— DIRECTIONS —
Count every line below that holds "плитка". The answer is the number alone.

— INPUT DATA —
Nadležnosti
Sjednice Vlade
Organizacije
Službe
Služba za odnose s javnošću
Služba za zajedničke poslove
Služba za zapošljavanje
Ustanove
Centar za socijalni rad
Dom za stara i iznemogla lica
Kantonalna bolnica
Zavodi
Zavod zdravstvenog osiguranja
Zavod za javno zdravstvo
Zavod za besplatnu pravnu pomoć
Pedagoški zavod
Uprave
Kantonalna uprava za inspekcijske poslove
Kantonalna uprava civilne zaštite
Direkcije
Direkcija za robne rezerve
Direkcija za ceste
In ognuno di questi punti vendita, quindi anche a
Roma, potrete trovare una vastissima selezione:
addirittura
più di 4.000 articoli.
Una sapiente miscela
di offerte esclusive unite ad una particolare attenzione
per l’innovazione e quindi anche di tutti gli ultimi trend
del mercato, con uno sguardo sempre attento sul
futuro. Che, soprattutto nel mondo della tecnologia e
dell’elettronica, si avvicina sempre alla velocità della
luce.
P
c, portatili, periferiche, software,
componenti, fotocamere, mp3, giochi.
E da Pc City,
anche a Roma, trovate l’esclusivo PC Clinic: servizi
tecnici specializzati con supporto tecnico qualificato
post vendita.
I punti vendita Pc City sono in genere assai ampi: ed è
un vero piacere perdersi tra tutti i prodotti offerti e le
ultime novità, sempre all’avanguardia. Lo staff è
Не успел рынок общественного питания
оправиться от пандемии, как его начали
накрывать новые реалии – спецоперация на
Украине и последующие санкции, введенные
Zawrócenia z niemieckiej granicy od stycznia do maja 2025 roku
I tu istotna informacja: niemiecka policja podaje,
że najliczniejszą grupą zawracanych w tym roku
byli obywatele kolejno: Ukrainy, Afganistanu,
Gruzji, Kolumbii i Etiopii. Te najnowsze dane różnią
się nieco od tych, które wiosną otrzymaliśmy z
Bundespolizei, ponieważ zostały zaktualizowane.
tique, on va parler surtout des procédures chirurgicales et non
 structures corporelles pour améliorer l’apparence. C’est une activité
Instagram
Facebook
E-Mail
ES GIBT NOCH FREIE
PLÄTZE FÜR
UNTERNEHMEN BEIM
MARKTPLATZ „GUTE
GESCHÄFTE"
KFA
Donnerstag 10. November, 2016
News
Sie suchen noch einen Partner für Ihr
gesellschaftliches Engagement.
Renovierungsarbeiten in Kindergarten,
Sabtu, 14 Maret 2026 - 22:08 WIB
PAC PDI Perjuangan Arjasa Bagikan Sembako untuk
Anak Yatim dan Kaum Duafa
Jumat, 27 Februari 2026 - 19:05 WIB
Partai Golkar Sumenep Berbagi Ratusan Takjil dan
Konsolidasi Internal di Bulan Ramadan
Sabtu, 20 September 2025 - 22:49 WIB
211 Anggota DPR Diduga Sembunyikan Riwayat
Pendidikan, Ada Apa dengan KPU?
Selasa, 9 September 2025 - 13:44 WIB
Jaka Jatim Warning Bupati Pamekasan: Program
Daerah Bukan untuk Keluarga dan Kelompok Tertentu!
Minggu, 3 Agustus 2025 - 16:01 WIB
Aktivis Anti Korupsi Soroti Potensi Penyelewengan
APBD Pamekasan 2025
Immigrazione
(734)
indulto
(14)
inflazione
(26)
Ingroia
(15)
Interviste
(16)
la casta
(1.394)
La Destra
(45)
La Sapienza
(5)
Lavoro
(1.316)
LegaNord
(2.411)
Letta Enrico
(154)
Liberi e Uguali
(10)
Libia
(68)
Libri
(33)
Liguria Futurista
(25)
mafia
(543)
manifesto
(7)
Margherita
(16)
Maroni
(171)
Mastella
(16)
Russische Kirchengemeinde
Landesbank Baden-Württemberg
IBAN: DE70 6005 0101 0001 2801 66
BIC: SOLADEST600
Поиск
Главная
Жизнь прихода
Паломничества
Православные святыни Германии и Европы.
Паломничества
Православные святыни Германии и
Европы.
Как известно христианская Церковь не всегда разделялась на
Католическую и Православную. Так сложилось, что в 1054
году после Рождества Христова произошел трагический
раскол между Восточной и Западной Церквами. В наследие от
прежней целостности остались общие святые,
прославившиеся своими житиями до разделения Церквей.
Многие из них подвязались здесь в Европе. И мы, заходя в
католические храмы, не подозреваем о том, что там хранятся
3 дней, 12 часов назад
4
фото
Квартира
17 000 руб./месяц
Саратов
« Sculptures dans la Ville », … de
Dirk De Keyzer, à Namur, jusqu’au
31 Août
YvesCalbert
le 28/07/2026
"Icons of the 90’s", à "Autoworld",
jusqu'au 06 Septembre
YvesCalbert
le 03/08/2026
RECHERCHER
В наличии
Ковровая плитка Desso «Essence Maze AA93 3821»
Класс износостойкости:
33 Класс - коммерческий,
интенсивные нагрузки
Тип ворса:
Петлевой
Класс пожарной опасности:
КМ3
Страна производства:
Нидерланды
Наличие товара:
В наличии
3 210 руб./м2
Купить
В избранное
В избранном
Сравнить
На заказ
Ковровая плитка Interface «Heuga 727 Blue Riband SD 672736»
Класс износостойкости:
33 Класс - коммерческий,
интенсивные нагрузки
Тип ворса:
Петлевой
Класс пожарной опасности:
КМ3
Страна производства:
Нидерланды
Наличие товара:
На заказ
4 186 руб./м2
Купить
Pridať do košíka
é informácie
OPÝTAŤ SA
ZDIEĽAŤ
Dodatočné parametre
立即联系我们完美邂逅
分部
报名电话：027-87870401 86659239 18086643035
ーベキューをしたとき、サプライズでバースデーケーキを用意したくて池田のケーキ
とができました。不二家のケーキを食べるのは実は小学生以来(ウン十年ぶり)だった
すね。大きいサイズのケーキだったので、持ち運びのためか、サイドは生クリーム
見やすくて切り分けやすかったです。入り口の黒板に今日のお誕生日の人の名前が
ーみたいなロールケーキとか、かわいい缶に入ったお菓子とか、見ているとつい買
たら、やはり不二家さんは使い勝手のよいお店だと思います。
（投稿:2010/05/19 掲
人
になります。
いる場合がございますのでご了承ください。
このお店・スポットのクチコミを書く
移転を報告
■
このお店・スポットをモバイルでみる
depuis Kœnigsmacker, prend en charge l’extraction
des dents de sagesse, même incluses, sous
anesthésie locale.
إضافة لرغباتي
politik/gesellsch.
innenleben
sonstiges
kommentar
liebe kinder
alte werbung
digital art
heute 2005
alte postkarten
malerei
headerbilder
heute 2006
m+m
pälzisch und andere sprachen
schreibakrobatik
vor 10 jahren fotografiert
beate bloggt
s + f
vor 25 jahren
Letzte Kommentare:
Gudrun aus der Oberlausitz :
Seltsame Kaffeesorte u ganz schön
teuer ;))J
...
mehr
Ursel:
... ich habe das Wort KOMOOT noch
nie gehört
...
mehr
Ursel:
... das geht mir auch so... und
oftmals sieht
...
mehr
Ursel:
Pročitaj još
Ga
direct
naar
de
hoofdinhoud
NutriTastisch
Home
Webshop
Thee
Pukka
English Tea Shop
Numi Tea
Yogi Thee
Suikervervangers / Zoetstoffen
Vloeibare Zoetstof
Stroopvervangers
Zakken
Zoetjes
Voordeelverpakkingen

— SOLUTION FOR THIS EXERCISE —
2